Deportivas

Una cuestión de oportunidades

Parece no (querer) entender. Racing funcionó como su hogar. Por lo menos, eso se pretendió desde el club. Ser una contención para el jugador (y la persona). Sobre todo para el Ricardo Centurión extra futbolístico. El más importante. Aquel que vivirá muchos años más que el Centurión deportista. Pero no lo logró. No por falta de méritos, sino por falta de colaboración desde el propio mediocampista.

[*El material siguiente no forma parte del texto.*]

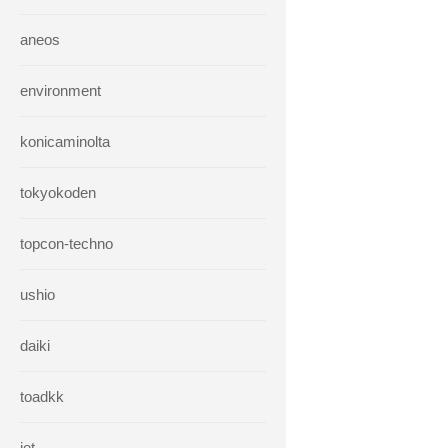
aneos
environment
konicaminolta
tokyokoden
topcon-techno
ushio
daiki
toadkk
iet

Fueron reiteradas las ocasiones escandalosas en las que Centu fue protagonista. Sin embargo, desde la institución, se buscó tapar, cubrir y buscar ayuda para él. Desde Víctor Blanco hasta el jugador número 30, pasando por utileros, masajistas, médicos profesionales, Lisandro, “Chacho” y Milito. Todos y cada uno de los que integran el club buscaron ayudar a Centurión. Pero no pudieron. Faltó una sola persona (la más importante) que quiera ayudarlo: Ricardo Centurión.

Alguna vez el “Turco” García mencionó en una nota que “es difícil recuperarte cuando no reconoces que estás enfermo”. Desde algún punto de vista, es lo que le pasa al habilidoso volante. La autocrítica, la mea culpa… Un poco de todo. Un conjunto de cosas.

Esta mañana, apareció en el entrenamiento. Algo alcoholizado, en mal estado. Entre bromas y risas, su blanco fue el “paragua” Juan José Cáceres. Un pibe categoría 2000. Uno de los tantos que tienen la ilusión de triunfar en la primera de Racing. Uno de los tantos que lucha contra todo y contra todos. Y Centurión se topó con él. Con este volante central que le hizo frente en el vestuario y, como se dice en el barrio, lo surtió. Le dio para que tenga y para que guarde. Lógicamente, sin ningún aliado, el “Caco” se retiró rápidamente del “Tita” con su bolso en mano y arriba de su coche. Por la tarde, recibió la noticia de que no se presente más a entrenar en Racing. No quieren saber más nada con él. No quieren más problemas. No quieren seguir manteniendo una bomba de tiempo.

Racing intentó, pero se acabaron las oportunidades. Porque, al fin y al cabo, la vida es eso: una cuestión de oportunidades. Y, seguramente, el lugar que ocupó Centurión hasta hace muy poco, es el lugar que ocupará en poco tiempo Juan José Cáceres. Porque está esperando la oportunidad y la va a aprovechar. Aquella que “Ricky” dejó pasar. Porque la vida es una rueda. Un día estas arriba, al otro estas abajo.  Hoy Centurión estuvo en el Tita, mañana tendrá que seguir su vida sin Racing.